State regulators are monitoring Bright Health Group’s finances after the insurer was required to transfer nearly $150 million at the last minute to remain in compliance with capital requirements for health insurance companies.
Bright Health Group’s second-quarter filings in Georgia, Texas, Colorado and Illinois show it transferred funds into its insurance arms in those states just before the filings were due. In a Securities and Exchange Commission filing Aug. 15, the company said it was working with regulators in three unnamed states to resolve “potential instances of noncompliance.”
“As we filed the 10-Q prior to filing our quarterly statutory reports, we noted the potential for certain states to be in non-compliance, as we were waiting for approval of specific capital infusions, which have all occurred,” a Bright Health Group spokesperson wrote in an email. The company’s regulatory disclosure and cash flow follow normal and accepted accounting practices, the spokesperson said.
“Bright is currently in compliance with all state regulatory capital requirements,” the spokesperson said.
The spokesperson did not respond to questions regarding Bright Health’s compliance in individual states.
Bright Health Group lost $431.9 million during the first six months of 2022.
The special enrollment periods President Joe Biden’s administration implemented as part of the COVID-19 relief effort led the insurtech’s membership to balloon to 1.09 million members as of June 30, up 65% from the prior-year period. The additional enrollment periods opened the door for sicker, more costly patients than Bright Healthcare expected to sign up for the company’s health insurance plans. Bright Healthcare also struggled to collect information about these new members’ conditions, which led federal regulators to fine the company more than $1 million for purportedly insuring healthier individuals than competitors.
Bright Health Group’s increase in membership meant the company had to set aside more reserve funds in each state where it operates. States require health insurance companies to hold a specific portion of their revenue relative to the size of their local membership to ensure they can pay claims. Each state has different capital requirements for insurers.
The company’s losses could inspire state regulators to deny the insurtech’s bids to market local plans for the coming year, said Ari Gottlieb, a principal at A2 Strategy Group. Open enrollment for Medicare and exchange coverage starts as soon as Oct. 15.

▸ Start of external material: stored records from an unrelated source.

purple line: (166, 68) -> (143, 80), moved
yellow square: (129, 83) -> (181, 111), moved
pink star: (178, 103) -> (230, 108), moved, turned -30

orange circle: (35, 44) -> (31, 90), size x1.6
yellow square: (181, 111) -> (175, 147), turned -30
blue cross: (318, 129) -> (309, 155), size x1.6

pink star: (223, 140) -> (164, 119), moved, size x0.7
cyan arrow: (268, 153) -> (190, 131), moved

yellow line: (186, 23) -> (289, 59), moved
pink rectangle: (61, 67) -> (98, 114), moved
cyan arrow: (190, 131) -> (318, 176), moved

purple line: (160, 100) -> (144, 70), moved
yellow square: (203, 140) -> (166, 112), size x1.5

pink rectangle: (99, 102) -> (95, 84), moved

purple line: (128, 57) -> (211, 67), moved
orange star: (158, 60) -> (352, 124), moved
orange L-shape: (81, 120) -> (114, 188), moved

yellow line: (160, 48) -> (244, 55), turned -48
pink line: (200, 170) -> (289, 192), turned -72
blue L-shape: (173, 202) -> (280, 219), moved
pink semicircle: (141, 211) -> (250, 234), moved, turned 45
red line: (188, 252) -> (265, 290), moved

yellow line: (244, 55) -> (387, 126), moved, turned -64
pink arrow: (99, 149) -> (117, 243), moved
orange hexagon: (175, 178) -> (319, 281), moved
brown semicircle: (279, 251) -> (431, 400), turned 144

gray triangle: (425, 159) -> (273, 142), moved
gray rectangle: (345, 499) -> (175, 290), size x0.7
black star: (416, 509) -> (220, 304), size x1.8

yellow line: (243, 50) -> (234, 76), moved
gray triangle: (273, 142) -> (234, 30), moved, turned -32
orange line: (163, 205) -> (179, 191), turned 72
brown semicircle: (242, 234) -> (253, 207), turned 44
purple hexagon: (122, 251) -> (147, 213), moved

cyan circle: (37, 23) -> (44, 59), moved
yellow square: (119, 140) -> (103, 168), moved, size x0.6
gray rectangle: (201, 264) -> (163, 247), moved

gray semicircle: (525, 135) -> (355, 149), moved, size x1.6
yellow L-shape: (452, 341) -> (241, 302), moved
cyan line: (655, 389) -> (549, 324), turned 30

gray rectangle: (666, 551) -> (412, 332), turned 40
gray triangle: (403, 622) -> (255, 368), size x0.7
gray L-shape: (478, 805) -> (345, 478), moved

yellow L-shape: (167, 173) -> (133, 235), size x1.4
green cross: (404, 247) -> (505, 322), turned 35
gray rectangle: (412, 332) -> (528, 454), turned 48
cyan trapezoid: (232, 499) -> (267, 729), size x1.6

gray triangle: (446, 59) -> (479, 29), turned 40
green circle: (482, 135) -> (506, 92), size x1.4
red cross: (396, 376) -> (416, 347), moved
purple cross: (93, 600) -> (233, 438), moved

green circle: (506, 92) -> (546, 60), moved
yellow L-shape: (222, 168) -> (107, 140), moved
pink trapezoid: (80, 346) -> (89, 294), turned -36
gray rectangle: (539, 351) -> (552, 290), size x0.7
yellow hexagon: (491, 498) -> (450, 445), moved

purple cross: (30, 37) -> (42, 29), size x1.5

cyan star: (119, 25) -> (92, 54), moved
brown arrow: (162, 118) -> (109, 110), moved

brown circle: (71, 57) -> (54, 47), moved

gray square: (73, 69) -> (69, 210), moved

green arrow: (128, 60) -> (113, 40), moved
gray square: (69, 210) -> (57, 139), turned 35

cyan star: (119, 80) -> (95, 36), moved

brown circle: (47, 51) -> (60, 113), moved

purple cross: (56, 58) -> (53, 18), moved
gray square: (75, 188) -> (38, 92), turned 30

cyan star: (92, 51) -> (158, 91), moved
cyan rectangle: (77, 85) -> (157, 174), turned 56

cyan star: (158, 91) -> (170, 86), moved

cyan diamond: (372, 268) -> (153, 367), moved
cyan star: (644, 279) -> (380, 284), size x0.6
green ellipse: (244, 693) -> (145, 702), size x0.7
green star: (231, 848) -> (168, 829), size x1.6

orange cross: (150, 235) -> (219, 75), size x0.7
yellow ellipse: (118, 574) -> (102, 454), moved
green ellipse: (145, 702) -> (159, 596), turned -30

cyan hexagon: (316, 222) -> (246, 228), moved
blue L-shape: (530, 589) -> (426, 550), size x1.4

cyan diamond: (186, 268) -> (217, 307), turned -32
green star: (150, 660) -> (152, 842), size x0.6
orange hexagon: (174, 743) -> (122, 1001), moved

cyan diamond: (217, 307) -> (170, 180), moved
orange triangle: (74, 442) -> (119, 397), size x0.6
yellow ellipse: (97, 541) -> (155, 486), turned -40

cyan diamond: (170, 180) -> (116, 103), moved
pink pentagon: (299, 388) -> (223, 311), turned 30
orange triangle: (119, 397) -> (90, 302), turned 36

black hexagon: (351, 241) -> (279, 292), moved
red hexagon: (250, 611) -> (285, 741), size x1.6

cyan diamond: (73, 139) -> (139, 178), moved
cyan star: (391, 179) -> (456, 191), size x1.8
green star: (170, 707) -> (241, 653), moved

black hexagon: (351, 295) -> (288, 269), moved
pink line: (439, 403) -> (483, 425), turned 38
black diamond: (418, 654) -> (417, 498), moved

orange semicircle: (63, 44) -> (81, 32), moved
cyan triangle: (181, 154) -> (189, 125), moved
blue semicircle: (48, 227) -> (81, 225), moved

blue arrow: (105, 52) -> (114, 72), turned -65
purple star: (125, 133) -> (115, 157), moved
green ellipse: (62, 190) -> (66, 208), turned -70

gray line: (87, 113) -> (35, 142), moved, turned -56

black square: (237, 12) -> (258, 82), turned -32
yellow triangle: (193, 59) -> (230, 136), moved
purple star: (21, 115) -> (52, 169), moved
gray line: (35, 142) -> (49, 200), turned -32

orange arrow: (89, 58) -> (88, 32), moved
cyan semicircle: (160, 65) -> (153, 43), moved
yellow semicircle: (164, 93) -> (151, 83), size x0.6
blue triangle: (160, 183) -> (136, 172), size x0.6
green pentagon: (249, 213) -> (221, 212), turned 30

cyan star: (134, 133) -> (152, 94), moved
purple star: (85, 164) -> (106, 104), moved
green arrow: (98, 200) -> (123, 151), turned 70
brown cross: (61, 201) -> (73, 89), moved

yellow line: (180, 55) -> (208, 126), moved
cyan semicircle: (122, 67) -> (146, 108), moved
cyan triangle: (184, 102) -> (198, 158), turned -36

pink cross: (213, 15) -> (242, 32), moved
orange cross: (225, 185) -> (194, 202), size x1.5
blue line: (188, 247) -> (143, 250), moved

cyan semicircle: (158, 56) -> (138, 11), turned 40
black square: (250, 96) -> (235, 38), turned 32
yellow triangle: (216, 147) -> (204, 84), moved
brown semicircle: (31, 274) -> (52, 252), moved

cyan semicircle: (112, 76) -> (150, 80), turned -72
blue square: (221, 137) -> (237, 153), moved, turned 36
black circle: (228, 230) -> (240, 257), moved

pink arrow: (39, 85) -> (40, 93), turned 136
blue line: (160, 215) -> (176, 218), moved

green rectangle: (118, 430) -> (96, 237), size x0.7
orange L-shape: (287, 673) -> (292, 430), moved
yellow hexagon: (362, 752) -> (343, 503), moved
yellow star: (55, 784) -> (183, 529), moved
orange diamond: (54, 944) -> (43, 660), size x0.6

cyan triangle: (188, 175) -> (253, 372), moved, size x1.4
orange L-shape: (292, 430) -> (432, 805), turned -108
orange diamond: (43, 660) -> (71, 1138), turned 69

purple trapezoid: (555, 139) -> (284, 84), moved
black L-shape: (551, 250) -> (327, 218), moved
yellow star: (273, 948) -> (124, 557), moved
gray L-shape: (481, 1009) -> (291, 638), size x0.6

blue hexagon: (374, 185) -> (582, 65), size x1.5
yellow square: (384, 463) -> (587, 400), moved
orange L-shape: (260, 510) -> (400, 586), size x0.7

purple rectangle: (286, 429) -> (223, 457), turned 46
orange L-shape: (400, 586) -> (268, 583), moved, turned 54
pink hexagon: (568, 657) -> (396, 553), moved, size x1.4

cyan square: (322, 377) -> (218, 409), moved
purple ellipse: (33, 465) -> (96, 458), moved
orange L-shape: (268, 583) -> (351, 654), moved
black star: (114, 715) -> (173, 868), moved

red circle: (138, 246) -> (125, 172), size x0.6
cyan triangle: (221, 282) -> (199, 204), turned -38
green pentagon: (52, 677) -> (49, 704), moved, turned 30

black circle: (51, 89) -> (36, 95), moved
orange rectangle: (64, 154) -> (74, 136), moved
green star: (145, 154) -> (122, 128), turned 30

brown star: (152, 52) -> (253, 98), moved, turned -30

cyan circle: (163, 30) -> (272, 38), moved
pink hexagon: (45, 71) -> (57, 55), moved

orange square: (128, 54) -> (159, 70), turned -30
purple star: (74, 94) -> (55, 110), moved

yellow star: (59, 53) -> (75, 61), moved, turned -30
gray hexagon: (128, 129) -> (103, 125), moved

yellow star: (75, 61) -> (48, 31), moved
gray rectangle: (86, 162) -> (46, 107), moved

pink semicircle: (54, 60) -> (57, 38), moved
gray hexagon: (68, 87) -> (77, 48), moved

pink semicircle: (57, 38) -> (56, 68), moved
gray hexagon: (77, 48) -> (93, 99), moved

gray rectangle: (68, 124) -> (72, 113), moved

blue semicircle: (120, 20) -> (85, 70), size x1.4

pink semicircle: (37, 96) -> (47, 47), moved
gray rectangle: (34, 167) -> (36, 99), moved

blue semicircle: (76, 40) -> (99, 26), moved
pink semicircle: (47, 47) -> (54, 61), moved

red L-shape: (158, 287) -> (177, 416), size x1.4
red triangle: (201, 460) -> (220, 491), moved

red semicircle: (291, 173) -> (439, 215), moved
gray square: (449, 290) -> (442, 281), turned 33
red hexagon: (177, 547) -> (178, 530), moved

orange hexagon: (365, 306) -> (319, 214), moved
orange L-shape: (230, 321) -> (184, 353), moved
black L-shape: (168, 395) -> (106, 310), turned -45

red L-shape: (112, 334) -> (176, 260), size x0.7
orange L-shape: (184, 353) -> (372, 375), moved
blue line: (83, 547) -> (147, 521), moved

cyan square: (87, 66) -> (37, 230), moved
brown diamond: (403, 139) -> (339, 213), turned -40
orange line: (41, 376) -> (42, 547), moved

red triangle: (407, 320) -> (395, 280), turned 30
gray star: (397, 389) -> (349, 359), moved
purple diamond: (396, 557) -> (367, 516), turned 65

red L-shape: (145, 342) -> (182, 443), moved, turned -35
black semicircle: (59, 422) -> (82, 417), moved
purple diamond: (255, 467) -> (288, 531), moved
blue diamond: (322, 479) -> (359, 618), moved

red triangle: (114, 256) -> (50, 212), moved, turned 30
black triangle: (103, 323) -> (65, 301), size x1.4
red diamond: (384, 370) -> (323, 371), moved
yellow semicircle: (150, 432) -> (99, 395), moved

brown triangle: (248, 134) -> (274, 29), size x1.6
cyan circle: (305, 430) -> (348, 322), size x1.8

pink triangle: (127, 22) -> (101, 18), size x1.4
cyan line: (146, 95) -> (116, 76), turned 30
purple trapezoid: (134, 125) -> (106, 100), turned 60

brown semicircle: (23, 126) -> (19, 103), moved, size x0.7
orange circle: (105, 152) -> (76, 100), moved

“It’s an open question if they’ll allow members to sign up for plans for 2023 for a company that has publicly disclosed that without additional financing they cannot operate for all of 2023,” Gottlieb said.
Bright Health Group transferred $13 million to its local reserves in Georgia on Aug. 12 to partially offset a net loss of $14 million, Weston Burleson, director of communications and legislative affairs for the state’s Office of the Commissioner of Insurance, Safety and Fire, wrote in an email. The insurer is in compliance with state premium reserve laws, Burleson said.
“Bright Health has been a topic of discussion among state departments for the past several months,” Burleson said. “The company’s trajectory and access to additional capital support are topics of ongoing concern. We are monitoring the situation closely and will act should the need arise.”
The Georgia Life and Health Guaranty Association would cover local policyholders if the company defaults on its financial commitments, Burleson said.
Bright Health Group transferred $125 million on Aug. 12 to its Texas insurance arm to ensure it met the state’s regulatory standards. The Texas Department of Insurance declined to comment on Bright Health Group’s operations.
Additionally, the insurtech transferred $9 million to its Colorado operation on Aug. 15. The insurer meets the state’s capital requirements and the Colorado Department of Regulatory Affairs is in “constant communication with the company,” a department spokesperson wrote in an email.
“We will continue to closely monitor Bright’s ability to meet its financial obligations,” the spokesperson said.
Bright Health Group transferred $1.2 million on Aug. 12 to its Illinois insurance arm. The Illinois Department of Insurance is reviewing the insurer’s quarterly statement to make sure the company holds the necessary cash reserves. The agency said it will engage in discussions about Bright Healthcare with Florida regulators, which is “the lead state for the company holding group,” said a spokesperson for the Illinois Department of Insurance.
Regulators from Florida, North Carolina, New Mexico, Tennessee, Virginia, Ohio and Arizona said that Bright Healthcare holds the necessary minimum in its state accounts. Officials said they are regularly monitoring the company for solvency. South Carolina regulators declined to comment on Bright Health Group’s finances.